**WHAT IS NEEDED:** Word for word, transcribe the data below from the line with "Catalogue Carrefour (260, 2474)" to the line with "Toul (47, 2154)", keeping both of those lines.

**SUPPLIED DATA:**
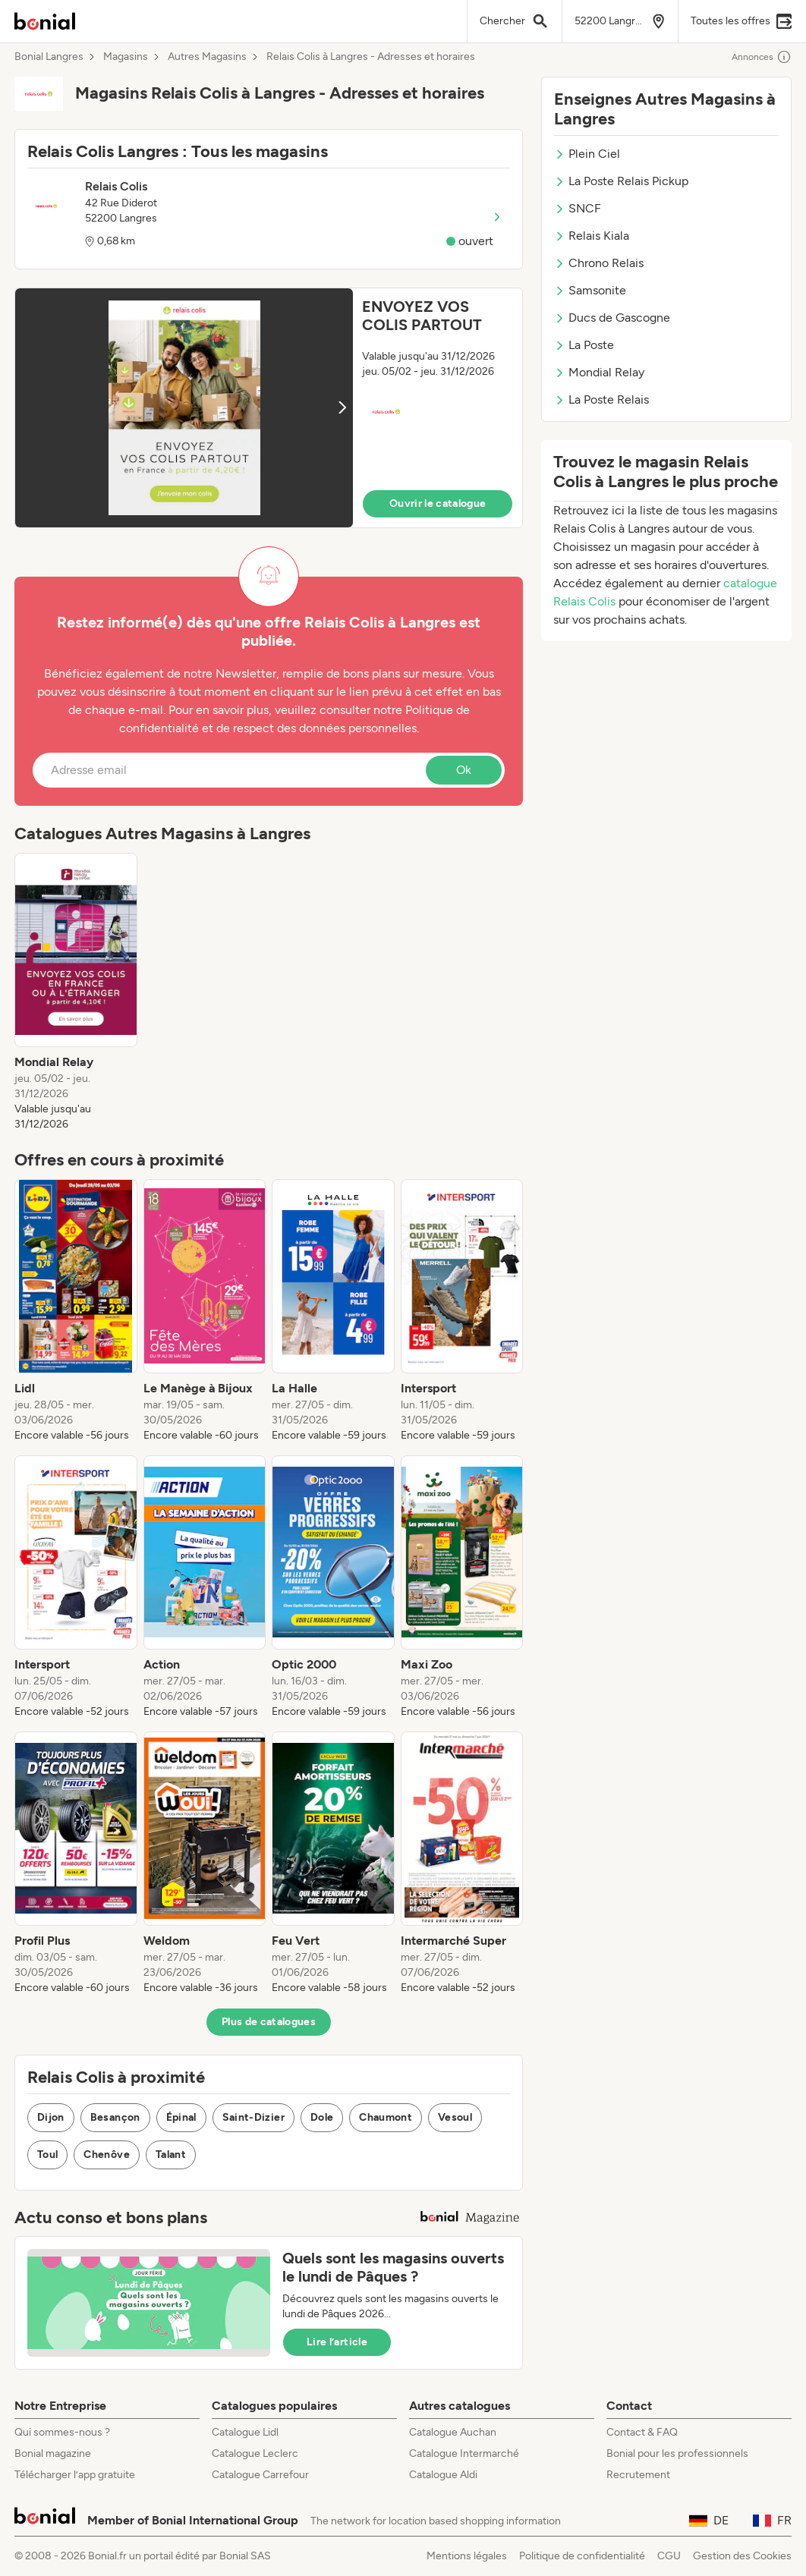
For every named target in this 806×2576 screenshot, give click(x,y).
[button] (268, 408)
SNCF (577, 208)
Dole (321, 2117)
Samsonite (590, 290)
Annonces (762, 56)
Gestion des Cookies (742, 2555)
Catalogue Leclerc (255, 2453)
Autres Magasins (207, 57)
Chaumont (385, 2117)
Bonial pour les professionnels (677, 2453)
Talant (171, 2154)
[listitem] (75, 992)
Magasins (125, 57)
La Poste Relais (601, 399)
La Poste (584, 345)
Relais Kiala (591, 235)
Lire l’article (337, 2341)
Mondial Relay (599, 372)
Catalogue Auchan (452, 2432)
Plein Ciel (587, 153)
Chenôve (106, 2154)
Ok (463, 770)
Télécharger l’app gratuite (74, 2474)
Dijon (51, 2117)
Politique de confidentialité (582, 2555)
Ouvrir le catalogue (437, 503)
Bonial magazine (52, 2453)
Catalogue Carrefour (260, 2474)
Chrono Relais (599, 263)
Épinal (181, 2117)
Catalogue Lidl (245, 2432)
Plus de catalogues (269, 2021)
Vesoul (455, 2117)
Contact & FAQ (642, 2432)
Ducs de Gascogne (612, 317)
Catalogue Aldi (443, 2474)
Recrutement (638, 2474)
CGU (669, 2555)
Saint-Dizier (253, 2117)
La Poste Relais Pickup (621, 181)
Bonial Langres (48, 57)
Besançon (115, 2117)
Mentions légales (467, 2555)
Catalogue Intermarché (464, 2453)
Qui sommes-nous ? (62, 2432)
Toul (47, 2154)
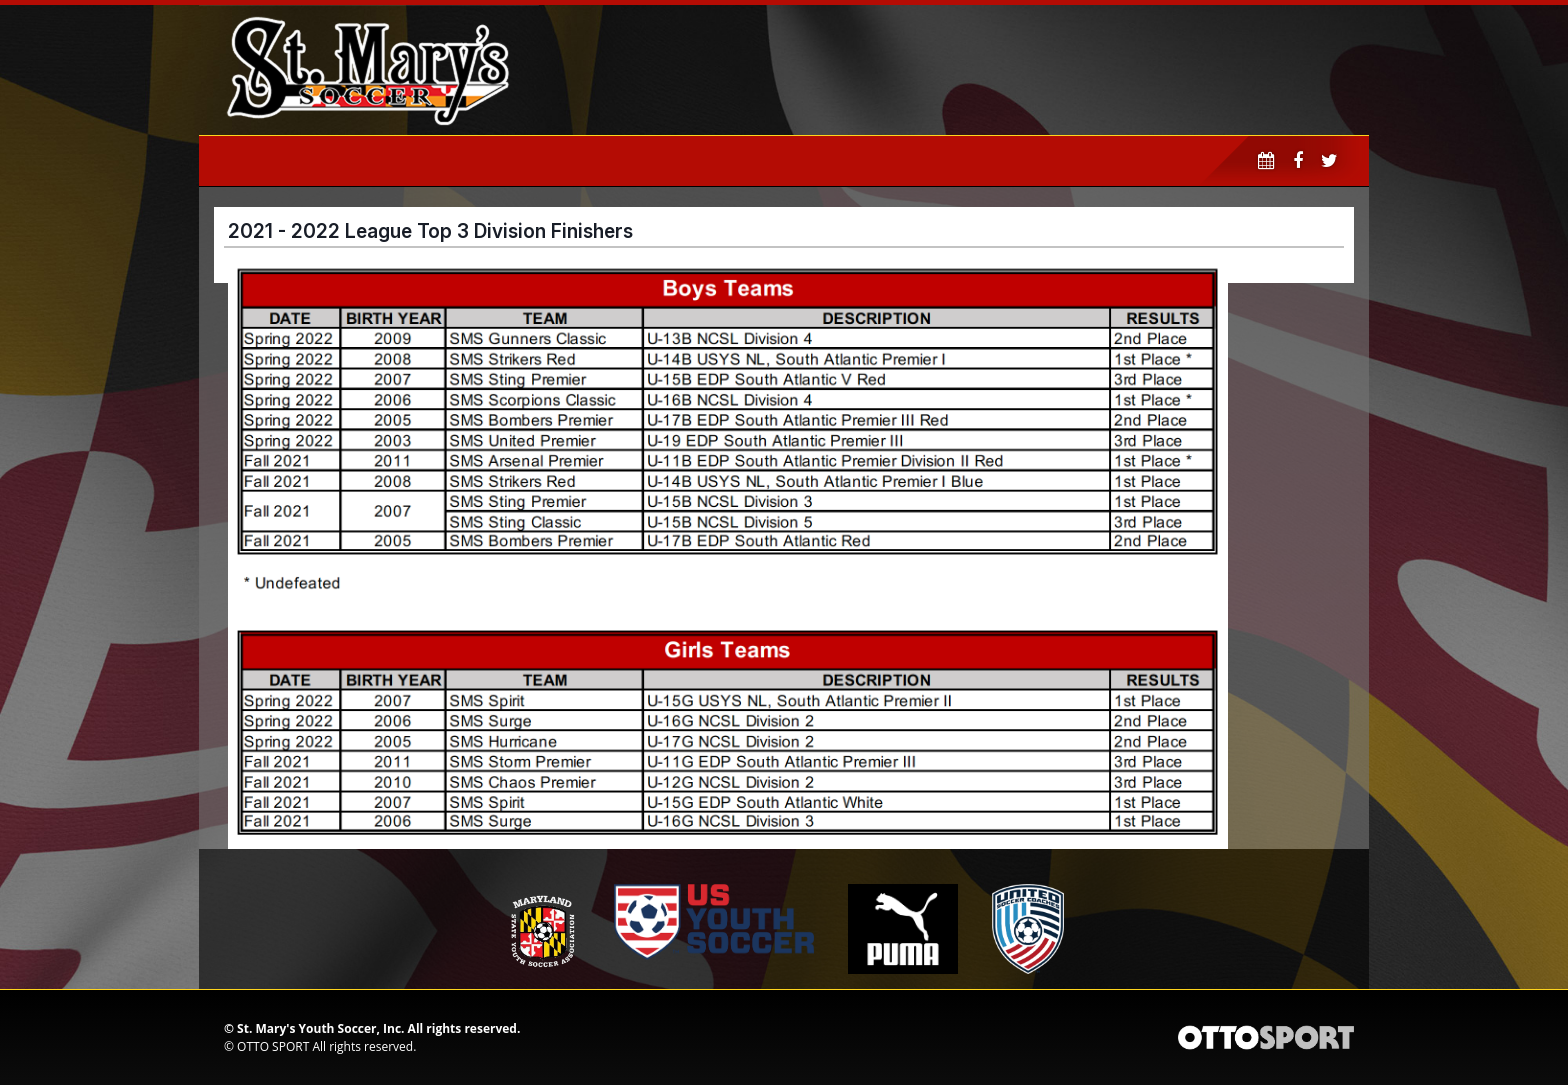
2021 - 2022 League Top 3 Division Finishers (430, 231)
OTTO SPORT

**ANSWER BELOW:**
Catalogue Carrefour (260, 2474)
Chrono Relais (599, 263)
Épinal (181, 2117)
Catalogue Lidl (245, 2432)
Plus de catalogues (269, 2021)
Vesoul (455, 2117)
Contact & FAQ (642, 2432)
Ducs de Gascogne (612, 317)
Catalogue Aldi (443, 2474)
Recrutement (638, 2474)
CGU (669, 2555)
Saint-Dizier (253, 2117)
La Poste Relais Pickup (621, 181)
Bonial Langres (48, 57)
Besançon (115, 2117)
Mentions légales (467, 2555)
Catalogue Intermarché (464, 2453)
Qui sommes-nous ? (62, 2432)
Toul (47, 2154)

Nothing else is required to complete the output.